Linear hashes are known to possess error-correcting capabilities. However, in most applications, non-linear hashes with pseudorandom outputs are utilized instead. It has also been established that classical non-systematic random codes, both linear and non-linear, are capacity achieving in the asymptotic regime. Thus, it is reasonable to expect that non-linear hashes might also exhibit good error-correcting capabilities. In this paper, we show this to be the case.
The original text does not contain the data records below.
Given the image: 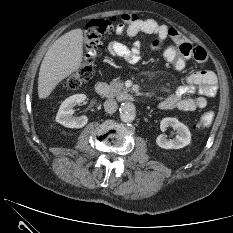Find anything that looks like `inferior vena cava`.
<instances>
[{
    "mask_svg": "<svg viewBox=\"0 0 233 233\" xmlns=\"http://www.w3.org/2000/svg\"><path fill=\"white\" fill-rule=\"evenodd\" d=\"M118 108V104L114 99H108L104 102V109L107 113H114Z\"/></svg>",
    "mask_w": 233,
    "mask_h": 233,
    "instance_id": "1",
    "label": "inferior vena cava"
}]
</instances>
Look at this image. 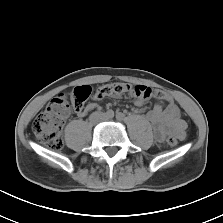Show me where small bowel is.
Listing matches in <instances>:
<instances>
[{"mask_svg":"<svg viewBox=\"0 0 223 223\" xmlns=\"http://www.w3.org/2000/svg\"><path fill=\"white\" fill-rule=\"evenodd\" d=\"M167 103L166 107H163L160 102L156 103L147 113L146 118L153 126L154 134L158 140H162L168 132H174L180 139H183L185 137L186 123L181 118L179 109L172 99ZM134 104L139 107L143 102L136 99ZM95 108V103H89L82 111L78 112V115L84 117Z\"/></svg>","mask_w":223,"mask_h":223,"instance_id":"obj_1","label":"small bowel"}]
</instances>
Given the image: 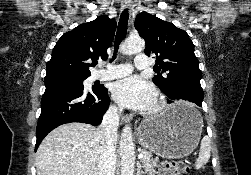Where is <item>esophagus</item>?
<instances>
[{
	"mask_svg": "<svg viewBox=\"0 0 251 175\" xmlns=\"http://www.w3.org/2000/svg\"><path fill=\"white\" fill-rule=\"evenodd\" d=\"M121 119L124 121V122H127L130 120V117L127 115V114H123Z\"/></svg>",
	"mask_w": 251,
	"mask_h": 175,
	"instance_id": "esophagus-1",
	"label": "esophagus"
}]
</instances>
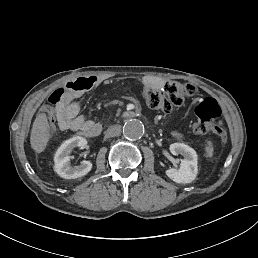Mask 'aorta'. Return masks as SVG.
<instances>
[{"mask_svg":"<svg viewBox=\"0 0 258 258\" xmlns=\"http://www.w3.org/2000/svg\"><path fill=\"white\" fill-rule=\"evenodd\" d=\"M123 134L129 140H138L144 135V125L138 119L128 120L123 126Z\"/></svg>","mask_w":258,"mask_h":258,"instance_id":"762f6f07","label":"aorta"}]
</instances>
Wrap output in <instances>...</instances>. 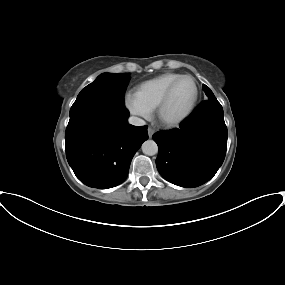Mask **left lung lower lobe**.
I'll return each mask as SVG.
<instances>
[{
	"mask_svg": "<svg viewBox=\"0 0 285 285\" xmlns=\"http://www.w3.org/2000/svg\"><path fill=\"white\" fill-rule=\"evenodd\" d=\"M223 108L216 98L202 102L180 128L153 135L159 148L156 166L169 182L186 188L210 180L227 149Z\"/></svg>",
	"mask_w": 285,
	"mask_h": 285,
	"instance_id": "0a47b994",
	"label": "left lung lower lobe"
}]
</instances>
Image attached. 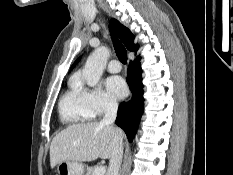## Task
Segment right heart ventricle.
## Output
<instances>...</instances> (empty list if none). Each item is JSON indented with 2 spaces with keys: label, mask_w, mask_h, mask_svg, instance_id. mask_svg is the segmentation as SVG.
Segmentation results:
<instances>
[{
  "label": "right heart ventricle",
  "mask_w": 233,
  "mask_h": 175,
  "mask_svg": "<svg viewBox=\"0 0 233 175\" xmlns=\"http://www.w3.org/2000/svg\"><path fill=\"white\" fill-rule=\"evenodd\" d=\"M59 117L68 124H80L93 119L92 109L77 80L70 83L58 104Z\"/></svg>",
  "instance_id": "obj_1"
}]
</instances>
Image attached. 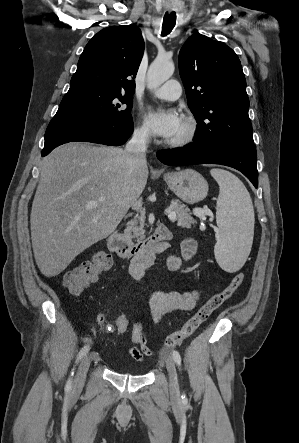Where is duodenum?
I'll use <instances>...</instances> for the list:
<instances>
[{"instance_id": "duodenum-1", "label": "duodenum", "mask_w": 299, "mask_h": 443, "mask_svg": "<svg viewBox=\"0 0 299 443\" xmlns=\"http://www.w3.org/2000/svg\"><path fill=\"white\" fill-rule=\"evenodd\" d=\"M171 238L170 231L159 226L154 233L141 242H131L121 233L114 231L108 236V247L120 258L131 260L132 263L149 267L158 255L167 249V241Z\"/></svg>"}]
</instances>
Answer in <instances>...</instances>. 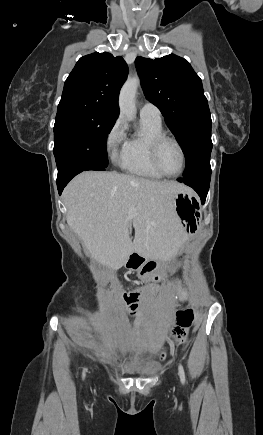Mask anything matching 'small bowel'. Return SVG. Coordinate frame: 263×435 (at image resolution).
Masks as SVG:
<instances>
[{"label":"small bowel","instance_id":"c3829d8e","mask_svg":"<svg viewBox=\"0 0 263 435\" xmlns=\"http://www.w3.org/2000/svg\"><path fill=\"white\" fill-rule=\"evenodd\" d=\"M126 304L128 306V311H129V314L132 317V319L138 320V318L140 316L139 303L132 301V302H127ZM167 348L169 350H174L175 348H177V343H175L174 341H169L167 343ZM164 356H165V353L162 352L159 357H160V359H163Z\"/></svg>","mask_w":263,"mask_h":435}]
</instances>
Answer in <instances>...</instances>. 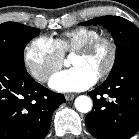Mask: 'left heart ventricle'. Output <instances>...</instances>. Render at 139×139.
I'll return each mask as SVG.
<instances>
[{
    "label": "left heart ventricle",
    "mask_w": 139,
    "mask_h": 139,
    "mask_svg": "<svg viewBox=\"0 0 139 139\" xmlns=\"http://www.w3.org/2000/svg\"><path fill=\"white\" fill-rule=\"evenodd\" d=\"M108 58V47L106 45H101L96 50L88 54L75 53L70 62L72 66L84 67L98 76L106 66Z\"/></svg>",
    "instance_id": "1"
}]
</instances>
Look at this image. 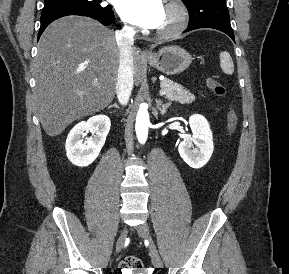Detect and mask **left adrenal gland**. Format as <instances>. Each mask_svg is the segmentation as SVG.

Our proof is based on techniques from multiple access channels. As a consequence, we show that Systematic Random Non-Linear Codes (S-RNLC) are capacity achieving in the asymptotic regime. We validate our results by comparing the performance of the Secure Hash Algorithm (SHA) with that of Systematic Random Linear Codes (SRLC) and S-RNLC, demonstrating that SHA performs equally.

翻译：线性散列已知具有纠错能力。然而，在大多数应用中，使用的是具有伪随机输出的非线性散列。已有研究证明，经典的非系统随机码（包括线性和非线性）在渐近条件下能够达到信道容量。因此，有理由认为非线性散列也可能展现出良好的纠错能力。本文证实了这一点。我们的证明基于多址接入信道技术。作为结果，我们证明了系统随机非线性码（S-RNLC）在渐近条件下能够达到信道容量。通过比较安全散列算法（SHA）与系统随机线性码（SRLC）及S-RNLC的性能，我们验证了结果，表明SHA表现相当。